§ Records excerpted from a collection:
__________
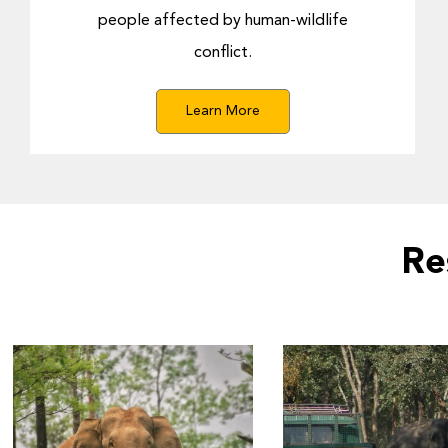
people affected by human-wildlife
conflict.
Learn More
Re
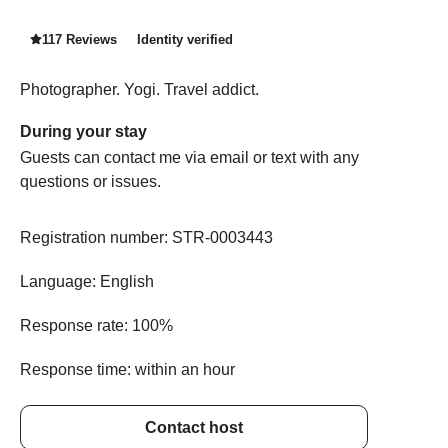
117 Reviews
Identity verified
Photographer. Yogi. Travel addict.
During your stay
Guests can contact me via email or text with any
questions or issues.
Registration number:
STR-0003443
Language:
English
Response rate:
100%
Response time:
within an hour
Contact host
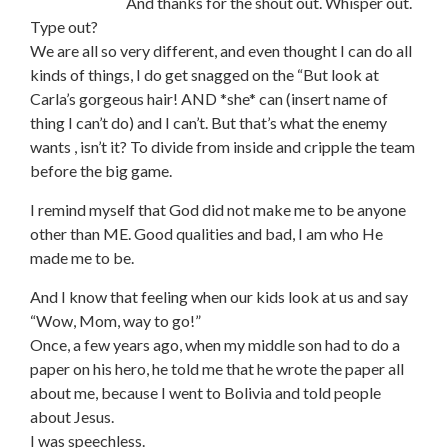
And thanks for the shout out. Whisper out.
Type out?
We are all so very different, and even thought I can do all
kinds of things, I do get snagged on the “But look at
Carla’s gorgeous hair! AND *she* can (insert name of
thing I can’t do) and I can’t. But that’s what the enemy
wants , isn’t it? To divide from inside and cripple the team
before the big game.
I remind myself that God did not make me to be anyone
other than ME. Good qualities and bad, I am who He
made me to be.
And I know that feeling when our kids look at us and say
“Wow, Mom, way to go!”
Once, a few years ago, when my middle son had to do a
paper on his hero, he told me that he wrote the paper all
about me, because I went to Bolivia and told people
about Jesus.
I was speechless.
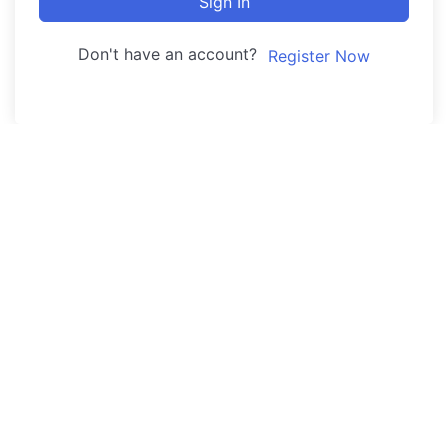
Sign In
Don't have an account?
Register Now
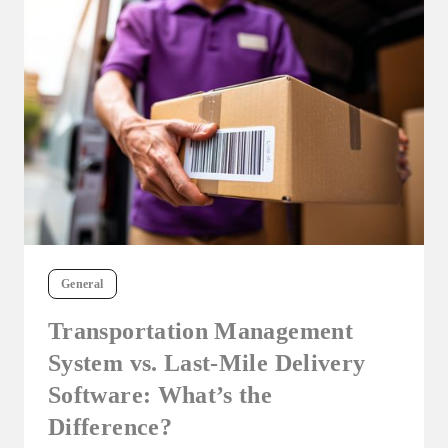
General
Transportation Management
System vs. Last-Mile Delivery
Software: What’s the
Difference?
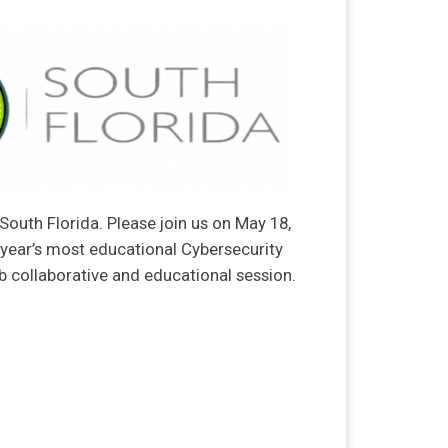
South Florida. Please join us on May 18,
 year’s most educational Cybersecurity
rb collaborative and educational session.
__________
§ PROBLEM REQUIREMENTS:
Search the data above for the word "about" and show every line that has it.

§ SOLUTION TO THE EXERCISE:
about me, because I went to Bolivia and told people
about Jesus.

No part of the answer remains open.